The answer must consist of every line below containing "Home".
Top of Record set
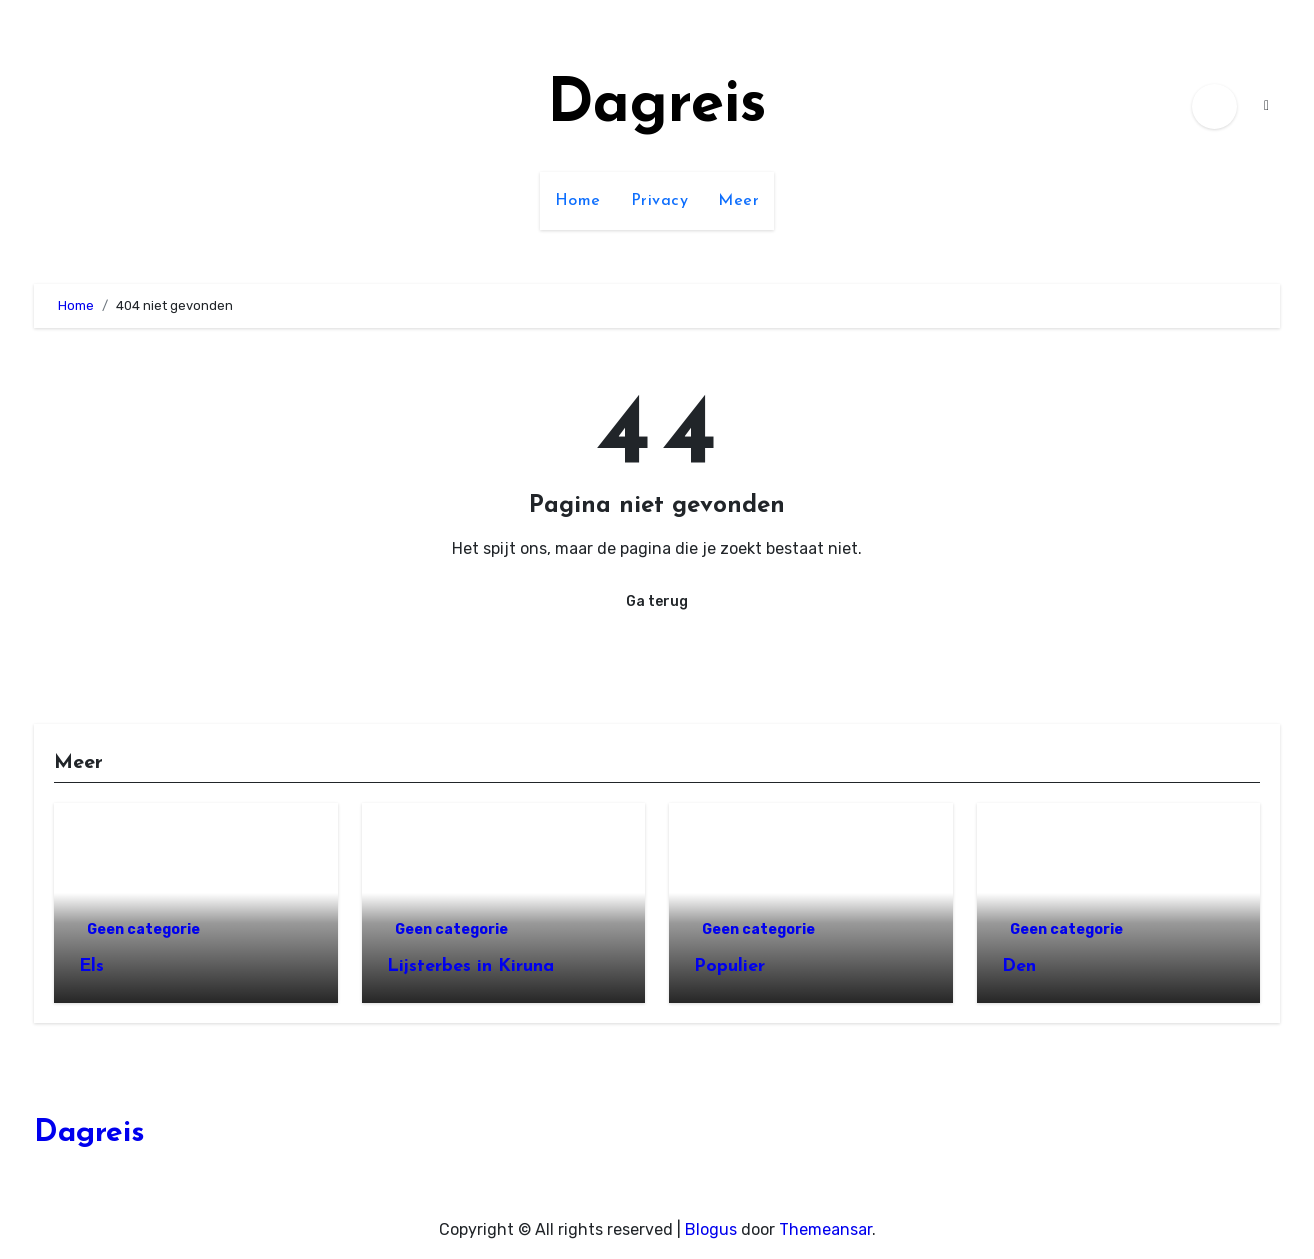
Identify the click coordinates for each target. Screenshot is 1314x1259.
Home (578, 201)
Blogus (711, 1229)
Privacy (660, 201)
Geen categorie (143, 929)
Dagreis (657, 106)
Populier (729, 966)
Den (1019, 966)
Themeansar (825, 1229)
Bottom of Record set
Top of Record set
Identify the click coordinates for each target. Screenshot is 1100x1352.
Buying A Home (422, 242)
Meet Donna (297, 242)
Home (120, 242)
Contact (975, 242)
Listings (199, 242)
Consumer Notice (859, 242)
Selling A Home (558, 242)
Bottom of Record set
Top of Record set
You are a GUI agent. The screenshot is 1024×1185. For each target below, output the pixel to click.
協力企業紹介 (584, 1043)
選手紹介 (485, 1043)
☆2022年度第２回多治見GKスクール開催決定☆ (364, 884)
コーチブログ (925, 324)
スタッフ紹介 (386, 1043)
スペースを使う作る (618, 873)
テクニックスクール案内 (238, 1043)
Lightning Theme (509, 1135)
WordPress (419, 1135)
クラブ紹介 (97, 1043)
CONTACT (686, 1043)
Bottom of Record set
● **Result for this exercise**:
Home (578, 201)
Buying A Home (422, 242)
Home (120, 242)
Selling A Home (558, 242)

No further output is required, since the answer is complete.